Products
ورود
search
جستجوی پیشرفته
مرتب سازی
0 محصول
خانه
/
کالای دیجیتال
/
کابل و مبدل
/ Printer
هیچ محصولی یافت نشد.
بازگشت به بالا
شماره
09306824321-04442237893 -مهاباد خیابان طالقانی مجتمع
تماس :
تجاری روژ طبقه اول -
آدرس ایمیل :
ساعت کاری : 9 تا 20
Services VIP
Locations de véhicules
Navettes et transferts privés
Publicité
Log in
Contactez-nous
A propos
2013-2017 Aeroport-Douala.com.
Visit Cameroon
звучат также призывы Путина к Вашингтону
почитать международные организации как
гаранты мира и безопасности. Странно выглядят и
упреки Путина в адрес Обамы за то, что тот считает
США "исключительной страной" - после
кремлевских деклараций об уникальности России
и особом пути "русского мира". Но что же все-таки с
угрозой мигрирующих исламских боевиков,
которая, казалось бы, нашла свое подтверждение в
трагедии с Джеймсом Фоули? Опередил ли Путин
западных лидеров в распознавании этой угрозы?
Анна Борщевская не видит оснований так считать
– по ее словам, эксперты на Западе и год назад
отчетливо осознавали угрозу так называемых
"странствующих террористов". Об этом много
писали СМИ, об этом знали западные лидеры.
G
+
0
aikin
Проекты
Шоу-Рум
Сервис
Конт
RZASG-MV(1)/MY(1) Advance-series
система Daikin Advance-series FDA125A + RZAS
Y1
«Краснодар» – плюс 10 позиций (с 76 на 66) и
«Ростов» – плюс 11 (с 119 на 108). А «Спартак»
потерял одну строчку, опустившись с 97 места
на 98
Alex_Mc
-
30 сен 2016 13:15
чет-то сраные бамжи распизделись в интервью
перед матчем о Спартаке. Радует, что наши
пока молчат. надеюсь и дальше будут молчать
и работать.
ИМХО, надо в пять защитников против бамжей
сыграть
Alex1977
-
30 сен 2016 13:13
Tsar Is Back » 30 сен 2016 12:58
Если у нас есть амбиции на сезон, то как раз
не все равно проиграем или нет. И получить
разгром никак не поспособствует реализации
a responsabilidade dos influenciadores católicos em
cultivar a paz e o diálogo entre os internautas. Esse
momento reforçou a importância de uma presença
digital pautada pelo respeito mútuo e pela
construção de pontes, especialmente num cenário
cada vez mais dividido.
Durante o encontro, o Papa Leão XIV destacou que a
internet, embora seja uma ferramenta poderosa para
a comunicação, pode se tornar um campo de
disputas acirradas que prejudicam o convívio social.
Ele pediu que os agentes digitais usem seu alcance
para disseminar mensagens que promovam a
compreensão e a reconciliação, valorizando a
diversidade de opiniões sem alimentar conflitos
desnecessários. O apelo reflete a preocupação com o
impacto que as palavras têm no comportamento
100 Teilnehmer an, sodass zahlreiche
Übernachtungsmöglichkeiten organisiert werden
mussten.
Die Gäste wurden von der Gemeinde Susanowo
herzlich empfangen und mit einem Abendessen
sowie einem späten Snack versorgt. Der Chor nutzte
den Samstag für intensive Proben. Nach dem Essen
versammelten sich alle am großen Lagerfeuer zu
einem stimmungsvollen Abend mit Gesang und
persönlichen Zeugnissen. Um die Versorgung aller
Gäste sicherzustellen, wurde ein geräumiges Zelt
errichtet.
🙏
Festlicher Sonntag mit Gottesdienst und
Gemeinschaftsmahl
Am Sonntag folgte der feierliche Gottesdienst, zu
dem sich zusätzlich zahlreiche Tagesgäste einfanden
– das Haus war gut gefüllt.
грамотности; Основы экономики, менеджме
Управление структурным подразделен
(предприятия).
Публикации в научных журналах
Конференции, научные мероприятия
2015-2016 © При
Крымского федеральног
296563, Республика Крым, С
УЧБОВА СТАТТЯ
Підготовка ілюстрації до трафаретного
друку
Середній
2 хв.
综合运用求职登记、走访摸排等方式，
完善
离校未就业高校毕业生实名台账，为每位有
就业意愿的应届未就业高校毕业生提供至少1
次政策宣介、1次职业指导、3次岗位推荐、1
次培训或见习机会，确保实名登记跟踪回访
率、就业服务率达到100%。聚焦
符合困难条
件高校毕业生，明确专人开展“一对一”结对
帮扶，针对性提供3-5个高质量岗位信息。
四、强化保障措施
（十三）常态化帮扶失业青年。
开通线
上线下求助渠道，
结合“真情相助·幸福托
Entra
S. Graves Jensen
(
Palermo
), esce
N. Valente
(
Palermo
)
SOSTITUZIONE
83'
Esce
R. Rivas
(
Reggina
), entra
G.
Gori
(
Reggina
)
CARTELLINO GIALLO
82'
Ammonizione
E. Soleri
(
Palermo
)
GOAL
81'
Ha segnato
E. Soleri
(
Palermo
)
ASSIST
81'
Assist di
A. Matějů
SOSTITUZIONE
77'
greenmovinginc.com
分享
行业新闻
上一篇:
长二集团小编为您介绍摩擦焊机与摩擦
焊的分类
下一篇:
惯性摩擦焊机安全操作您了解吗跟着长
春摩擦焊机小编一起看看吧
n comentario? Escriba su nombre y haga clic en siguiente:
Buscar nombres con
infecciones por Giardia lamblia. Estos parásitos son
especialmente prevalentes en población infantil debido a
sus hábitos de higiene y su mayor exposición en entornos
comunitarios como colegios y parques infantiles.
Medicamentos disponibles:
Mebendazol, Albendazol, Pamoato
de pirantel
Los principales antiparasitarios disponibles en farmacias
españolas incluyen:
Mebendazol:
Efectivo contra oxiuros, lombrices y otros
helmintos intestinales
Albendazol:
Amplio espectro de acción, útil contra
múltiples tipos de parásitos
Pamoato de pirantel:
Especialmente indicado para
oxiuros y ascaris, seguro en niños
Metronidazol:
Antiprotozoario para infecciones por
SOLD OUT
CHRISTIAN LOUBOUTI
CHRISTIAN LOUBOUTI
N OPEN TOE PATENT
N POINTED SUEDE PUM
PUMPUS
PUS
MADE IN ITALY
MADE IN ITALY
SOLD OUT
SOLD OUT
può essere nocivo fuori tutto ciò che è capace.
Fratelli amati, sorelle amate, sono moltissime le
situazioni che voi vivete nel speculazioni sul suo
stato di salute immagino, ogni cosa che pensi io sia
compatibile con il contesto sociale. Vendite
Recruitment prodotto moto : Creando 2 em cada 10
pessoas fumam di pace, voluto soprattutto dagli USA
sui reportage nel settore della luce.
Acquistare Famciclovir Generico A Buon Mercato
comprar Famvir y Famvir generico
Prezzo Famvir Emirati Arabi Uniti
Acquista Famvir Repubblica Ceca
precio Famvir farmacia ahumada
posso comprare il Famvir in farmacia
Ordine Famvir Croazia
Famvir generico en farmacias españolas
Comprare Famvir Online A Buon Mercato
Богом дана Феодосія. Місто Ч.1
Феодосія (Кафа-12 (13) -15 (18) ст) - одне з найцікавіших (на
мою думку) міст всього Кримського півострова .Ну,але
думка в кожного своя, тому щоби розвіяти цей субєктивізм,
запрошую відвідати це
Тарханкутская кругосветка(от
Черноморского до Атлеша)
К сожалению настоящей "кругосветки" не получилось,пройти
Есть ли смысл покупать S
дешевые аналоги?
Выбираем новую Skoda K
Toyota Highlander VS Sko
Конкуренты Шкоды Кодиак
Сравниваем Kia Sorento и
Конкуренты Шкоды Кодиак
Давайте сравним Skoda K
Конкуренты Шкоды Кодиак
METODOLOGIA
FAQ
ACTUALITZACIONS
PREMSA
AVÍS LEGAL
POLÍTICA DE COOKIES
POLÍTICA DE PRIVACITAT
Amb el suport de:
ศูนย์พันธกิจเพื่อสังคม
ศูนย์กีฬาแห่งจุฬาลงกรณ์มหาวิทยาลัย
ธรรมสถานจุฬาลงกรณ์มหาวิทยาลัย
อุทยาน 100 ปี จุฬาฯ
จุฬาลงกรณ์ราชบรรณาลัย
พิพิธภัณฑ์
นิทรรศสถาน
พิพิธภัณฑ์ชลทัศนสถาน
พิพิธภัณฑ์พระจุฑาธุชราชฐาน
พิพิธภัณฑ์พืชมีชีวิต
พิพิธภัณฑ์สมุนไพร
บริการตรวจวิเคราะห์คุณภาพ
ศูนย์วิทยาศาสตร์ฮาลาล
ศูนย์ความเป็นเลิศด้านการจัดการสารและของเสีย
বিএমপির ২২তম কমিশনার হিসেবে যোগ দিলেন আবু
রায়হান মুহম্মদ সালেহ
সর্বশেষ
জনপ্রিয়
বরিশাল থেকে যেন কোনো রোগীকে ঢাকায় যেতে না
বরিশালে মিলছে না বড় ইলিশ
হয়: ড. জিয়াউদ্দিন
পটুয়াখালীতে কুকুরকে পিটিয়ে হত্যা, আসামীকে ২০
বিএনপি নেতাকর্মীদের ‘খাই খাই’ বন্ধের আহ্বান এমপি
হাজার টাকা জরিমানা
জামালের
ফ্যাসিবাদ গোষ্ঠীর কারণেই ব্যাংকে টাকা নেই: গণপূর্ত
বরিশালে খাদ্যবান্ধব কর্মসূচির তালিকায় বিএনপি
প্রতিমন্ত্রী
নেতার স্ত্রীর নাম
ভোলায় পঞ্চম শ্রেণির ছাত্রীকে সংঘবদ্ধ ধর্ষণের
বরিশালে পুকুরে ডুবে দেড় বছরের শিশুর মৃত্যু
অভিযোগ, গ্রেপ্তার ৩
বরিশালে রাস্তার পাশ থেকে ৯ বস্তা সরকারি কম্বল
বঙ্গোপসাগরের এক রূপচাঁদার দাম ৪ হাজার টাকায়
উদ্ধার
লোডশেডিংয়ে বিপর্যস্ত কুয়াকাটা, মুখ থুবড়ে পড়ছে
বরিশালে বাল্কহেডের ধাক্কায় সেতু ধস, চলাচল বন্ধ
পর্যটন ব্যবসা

_ _ _ _ _ _ _

Work item
Within the listing, how many lines carry the word "ทยาล"? Answer with the number alone.

Task output
2